Finding the applications outside of doing the kids homework and writing labourious emails can be a little bit of a challenge. But at the heart of the current artificial intelligence boom is the simple fact that this is all built around data.
As Emeilia Molimpakis, co-founder and CEO of Thymia pointed out at the recent London Tech Week, this simple data processing can lead to huge efficiencies in the healthcare field, as algorithms and software can pick up on longitudinal trends better than doctors.
“Our AI models analyse biomarkers and people’s speech patterns, their facial expressions, and their behaviour to analyse symptoms and patterns with depression, anxiety, ADHD, and many more conditions.
“We gather data from people through gamified activities or mental video games to actively monitor patients, put those with depression and anxiety at ease, and to help clinicians monitor them better in between therapy sessions before the assessment.”
Molimpakis’ experience in healthcare is indicative of the best uses for data that is being generated.
The usage of this data is also something that the transport sector is looking into, as it continues to move towards autonomous vehicles. As Alex Kendal co-founder and CEO at Wayve, also on the panel at London Tech Week explained, the use of AI is firmly placed to help make safer journeys.
“In transportation, autonomous vehicles in particular are a chance for us to transform the safety, the accessibility, and the way we move people and goods around our cities. The UK loses 2% of its GDP each year due to road accidents and there are 4,000 deaths around the world due to road accidents, so there’s an extraordinary opportunity to improve lives and benefit the economy.
“What I’m excited about is, thinking about the last 10 years of the development of these technologies, the focus has been on amassing the largest amount of computing data around a specific problem vertical.
“The transformation this year with our foundation models is the ability to leverage more general purpose machines, ones that can transfer knowledge from one use case to the other and be guided by prompting. I think this is the really exciting thing because it means you can now bring together multimodal data sources for different applications.”
Despite the way that, frankly, AI can help us stay alive, the public perception of technology can be a barrier for these sectors to overcome.
However, as Kendall mentioned, the goal is to assist rather than replace, with Viscount Camrose, Parliamentary Under Secretary of State for the Minister for AI and Intellectual Property at the Department for Science, Innovation, and Technology, adding that “AI is a topic of enormous excitement, one particular Founder CEO said to me ‘the money does not exist with which I could have bought that kind of marketing to generate the kind of excitement in my product’ when he was talking about ChatGPT.

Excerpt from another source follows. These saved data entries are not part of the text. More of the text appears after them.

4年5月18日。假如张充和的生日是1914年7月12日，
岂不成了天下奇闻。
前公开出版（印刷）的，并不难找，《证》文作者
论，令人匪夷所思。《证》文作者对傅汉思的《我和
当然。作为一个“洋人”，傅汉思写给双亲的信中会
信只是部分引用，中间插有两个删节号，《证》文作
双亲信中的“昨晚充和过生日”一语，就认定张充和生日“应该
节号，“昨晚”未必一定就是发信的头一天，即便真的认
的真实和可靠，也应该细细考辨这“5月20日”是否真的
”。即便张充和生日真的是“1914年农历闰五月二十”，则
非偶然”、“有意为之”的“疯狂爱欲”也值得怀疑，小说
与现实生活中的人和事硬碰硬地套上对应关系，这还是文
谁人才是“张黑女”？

“But generating trust is, in my opinion, the number one priority from a government perspective. I think there’s one point I’d like to stress here which is how do we make people trust AI?
“I suppose it’s almost difficult to imagine two industries where there would be greater levels of anxiety, certainly we’d hesitate to get into a car that was gonna drive itself, and you would hesitate to see a robot doctor. Regulation is a very big part of building that trust, but it’s something we have to do delicately, accurately and quickly, because the technology is running away very quickly.

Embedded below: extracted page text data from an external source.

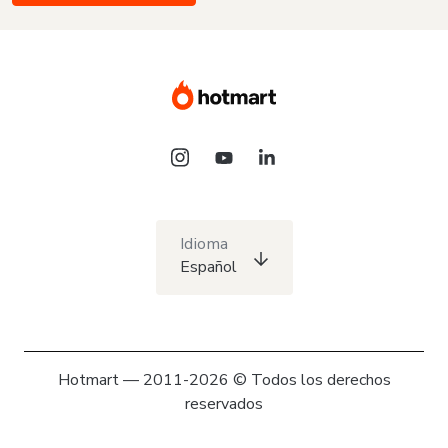
Idioma
Español
Hotmart — 2011-2026 © Todos los derechos
reservados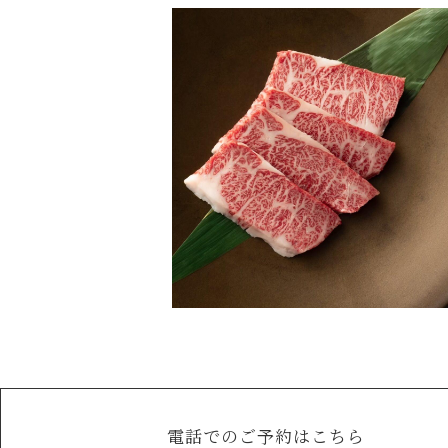
電話でのご予約はこちら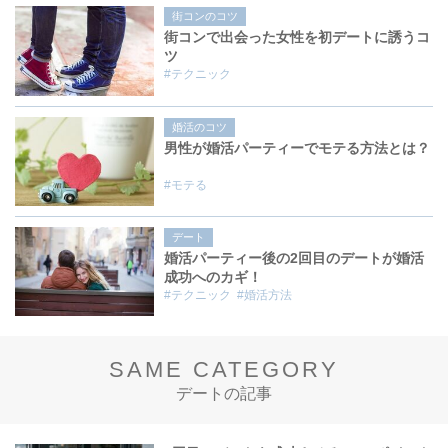
街コンのコツ
街コンで出会った女性を初デートに誘うコ
ツ
#テクニック
婚活のコツ
男性が婚活パーティーでモテる方法とは？
#モテる
デート
婚活パーティー後の2回目のデートが婚活
成功へのカギ！
#テクニック
#婚活方法
SAME CATEGORY
デートの記事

As Camrose says, the answer to these concerns seem to naturally be to put some rules in place in order to make sure that businesses, or the AI itself isn’t getting out of control.
As a result, Camrose said that the government is taking a sector-specific approach, in which different industries can expect different rules, adding: “To my mind there are three fundamental design principles around trying to regulate AI.
“The first is don’t try and go after specific instances of technology because technologies can change much more quickly. Second, don’t attempt a cross sector regulation. And third, there is no way to predict in advance what the future is going to look like and therefore the regulatory model needs to be adaptable to change.”
Both Kendall and Molimpakis agree that this approach is the right one to take, with Kendall saying: “I think the approach of having sector-specific regulation is a really important one. If you draw an analogy to how we regulate accountants, doctors, or teachers, it’s all very different, the risk profile is different, the opportunity and the challenges are different.
“I don’t think we’re at the point where we have general purpose AGIs (Artificial General intelligence) that are across the board, so making sure that we individually target healthcare, for example, to make sure that we have regulation that accelerates the opportunity in that space in a way that’s safe and trusted.
“I think [the UK] has an amazing opportunity to be best in the world” said Molimpakis, “I think the government’s approach looks like it’s going in a sector specific direction which is really important.
“But also the UK has one of the world’s best institutes, the Alan Turing Institute, who always had this idea about ethical approaches to AI. We have the foundations to do this properly, and to do it in a way that is accelerating instead of hindering smaller and bigger companies.”